Goal of the exercise: In the material beneath, how many lines contain the word "that"? Give the count alone.
■ ■ ■ ■
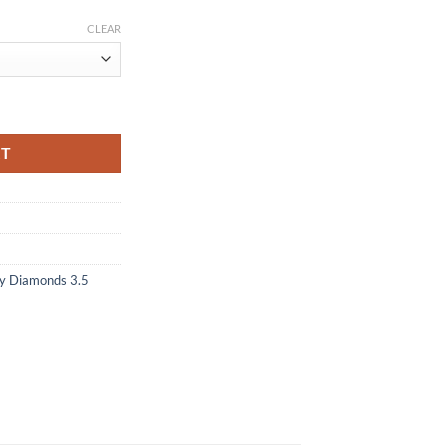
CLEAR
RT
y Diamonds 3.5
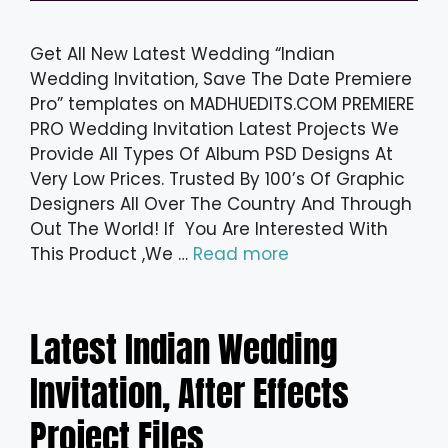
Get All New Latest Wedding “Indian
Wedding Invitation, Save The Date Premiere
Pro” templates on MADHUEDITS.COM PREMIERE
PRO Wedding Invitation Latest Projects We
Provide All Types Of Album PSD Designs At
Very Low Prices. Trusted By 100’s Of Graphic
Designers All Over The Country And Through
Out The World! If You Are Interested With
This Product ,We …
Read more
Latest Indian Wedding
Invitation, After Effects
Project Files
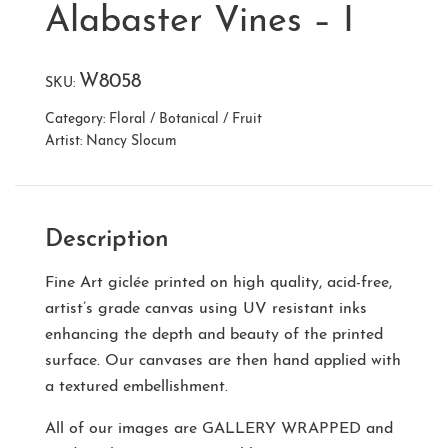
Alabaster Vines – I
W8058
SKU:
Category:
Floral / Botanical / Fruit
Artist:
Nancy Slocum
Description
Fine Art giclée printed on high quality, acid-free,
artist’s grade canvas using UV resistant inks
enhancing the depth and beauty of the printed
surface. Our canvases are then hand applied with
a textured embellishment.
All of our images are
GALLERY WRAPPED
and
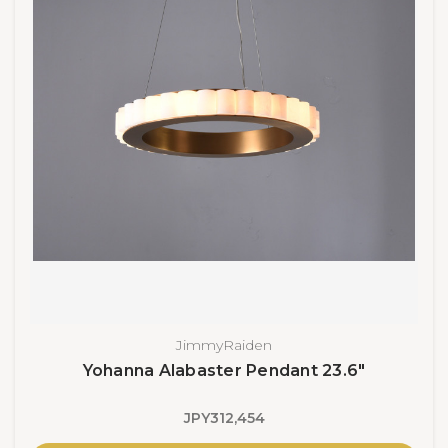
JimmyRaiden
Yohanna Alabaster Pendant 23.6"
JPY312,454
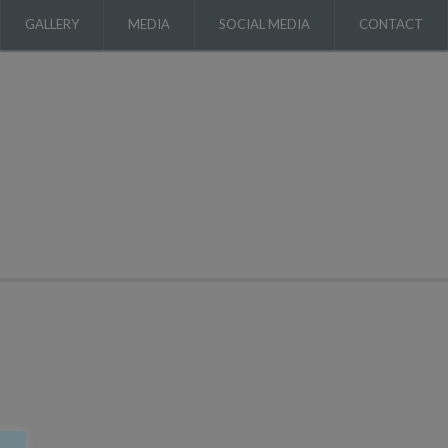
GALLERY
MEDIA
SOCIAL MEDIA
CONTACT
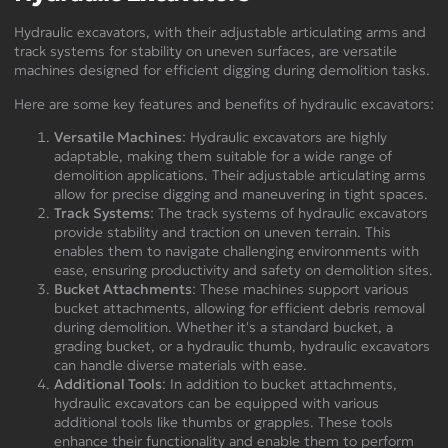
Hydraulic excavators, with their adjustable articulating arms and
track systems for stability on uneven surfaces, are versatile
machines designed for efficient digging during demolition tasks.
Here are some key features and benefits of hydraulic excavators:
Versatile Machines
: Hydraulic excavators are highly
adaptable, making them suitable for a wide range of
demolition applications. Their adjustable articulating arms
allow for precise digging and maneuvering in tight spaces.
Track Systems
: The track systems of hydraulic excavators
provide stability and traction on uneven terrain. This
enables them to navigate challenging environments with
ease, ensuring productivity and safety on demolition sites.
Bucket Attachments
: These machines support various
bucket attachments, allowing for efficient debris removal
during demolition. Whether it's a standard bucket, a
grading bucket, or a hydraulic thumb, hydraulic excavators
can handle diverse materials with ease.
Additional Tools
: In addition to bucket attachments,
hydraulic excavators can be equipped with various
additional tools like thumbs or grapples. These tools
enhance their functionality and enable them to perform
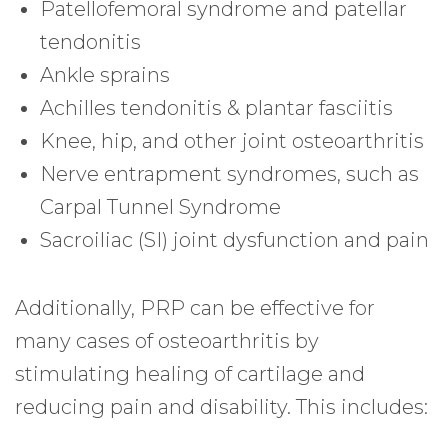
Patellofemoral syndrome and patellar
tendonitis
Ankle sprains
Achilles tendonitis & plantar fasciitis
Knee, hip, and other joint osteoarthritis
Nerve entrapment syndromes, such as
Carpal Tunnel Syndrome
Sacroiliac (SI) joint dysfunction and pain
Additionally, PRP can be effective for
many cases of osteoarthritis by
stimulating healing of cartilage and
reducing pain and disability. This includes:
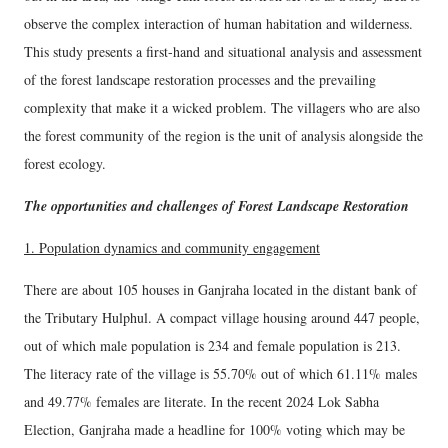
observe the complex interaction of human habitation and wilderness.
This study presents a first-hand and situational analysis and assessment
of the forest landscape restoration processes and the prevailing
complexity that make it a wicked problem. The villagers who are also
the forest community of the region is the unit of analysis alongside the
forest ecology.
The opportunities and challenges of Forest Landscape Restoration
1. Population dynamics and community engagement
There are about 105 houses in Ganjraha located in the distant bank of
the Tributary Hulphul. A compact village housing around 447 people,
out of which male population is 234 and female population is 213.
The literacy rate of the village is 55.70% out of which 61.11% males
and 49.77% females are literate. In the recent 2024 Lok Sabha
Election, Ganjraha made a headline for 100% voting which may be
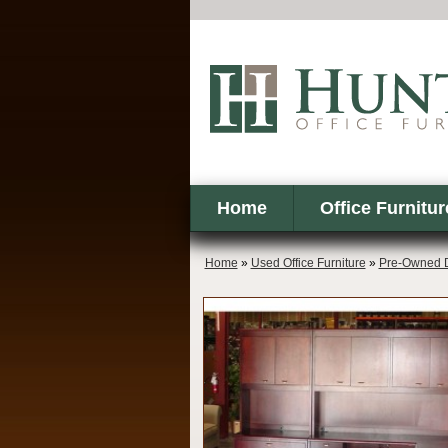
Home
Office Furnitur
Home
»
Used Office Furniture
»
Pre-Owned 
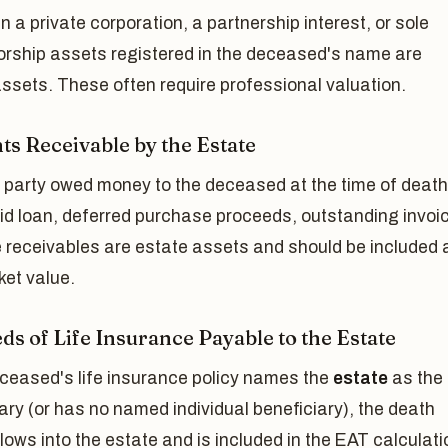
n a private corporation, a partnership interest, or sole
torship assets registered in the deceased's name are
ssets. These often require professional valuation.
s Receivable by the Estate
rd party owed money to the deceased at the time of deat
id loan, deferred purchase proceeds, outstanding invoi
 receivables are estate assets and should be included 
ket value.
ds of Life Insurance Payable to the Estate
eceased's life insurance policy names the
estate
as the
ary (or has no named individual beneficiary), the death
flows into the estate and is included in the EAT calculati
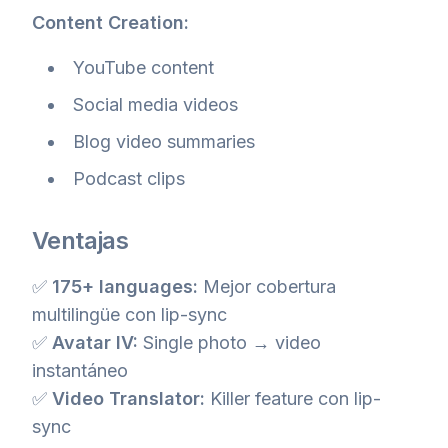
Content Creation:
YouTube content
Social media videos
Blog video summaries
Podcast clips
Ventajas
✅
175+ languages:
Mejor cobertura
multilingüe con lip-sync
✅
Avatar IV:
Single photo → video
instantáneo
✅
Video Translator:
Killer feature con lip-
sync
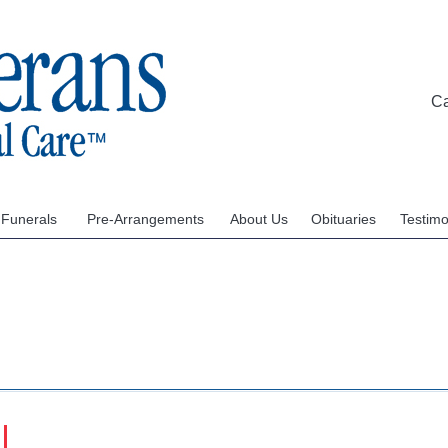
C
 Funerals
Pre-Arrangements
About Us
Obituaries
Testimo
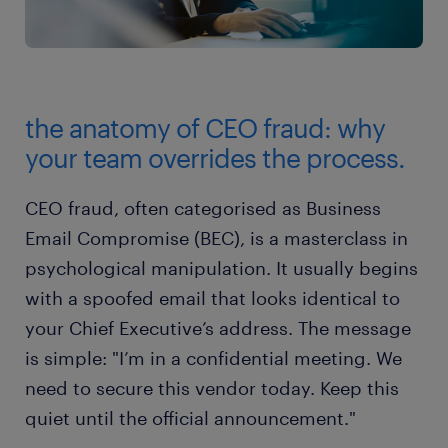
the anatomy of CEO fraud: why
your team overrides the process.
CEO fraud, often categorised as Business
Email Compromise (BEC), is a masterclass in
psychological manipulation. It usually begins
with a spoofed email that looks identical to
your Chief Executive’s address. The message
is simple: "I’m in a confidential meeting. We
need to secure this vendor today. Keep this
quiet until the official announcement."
■ ■ ■ ■
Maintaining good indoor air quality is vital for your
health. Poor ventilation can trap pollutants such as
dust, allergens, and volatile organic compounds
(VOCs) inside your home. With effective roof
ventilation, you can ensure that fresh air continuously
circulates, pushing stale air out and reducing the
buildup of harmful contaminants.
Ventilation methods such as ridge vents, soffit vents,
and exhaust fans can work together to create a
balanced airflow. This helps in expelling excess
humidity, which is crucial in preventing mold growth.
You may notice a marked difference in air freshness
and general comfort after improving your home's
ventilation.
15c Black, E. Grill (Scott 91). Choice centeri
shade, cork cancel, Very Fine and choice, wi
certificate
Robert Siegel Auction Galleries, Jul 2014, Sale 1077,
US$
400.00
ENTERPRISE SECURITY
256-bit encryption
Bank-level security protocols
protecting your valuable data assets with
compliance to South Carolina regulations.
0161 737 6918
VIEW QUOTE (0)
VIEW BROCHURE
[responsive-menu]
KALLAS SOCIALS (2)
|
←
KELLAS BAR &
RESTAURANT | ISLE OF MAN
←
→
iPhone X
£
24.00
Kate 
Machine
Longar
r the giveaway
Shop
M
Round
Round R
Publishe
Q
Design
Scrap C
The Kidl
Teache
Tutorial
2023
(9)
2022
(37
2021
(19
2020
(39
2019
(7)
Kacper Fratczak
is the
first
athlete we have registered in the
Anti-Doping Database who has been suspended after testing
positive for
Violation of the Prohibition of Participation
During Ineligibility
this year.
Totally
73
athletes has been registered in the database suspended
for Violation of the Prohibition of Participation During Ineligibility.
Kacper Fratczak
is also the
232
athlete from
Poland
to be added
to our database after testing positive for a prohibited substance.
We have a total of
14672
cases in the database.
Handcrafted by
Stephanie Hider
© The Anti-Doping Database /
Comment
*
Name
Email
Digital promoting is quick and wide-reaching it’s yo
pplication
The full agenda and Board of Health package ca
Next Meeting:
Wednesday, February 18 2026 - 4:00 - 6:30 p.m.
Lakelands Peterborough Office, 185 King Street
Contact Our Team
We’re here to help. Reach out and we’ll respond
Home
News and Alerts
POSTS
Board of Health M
■ ■ ■ ■
Solution for this task: 3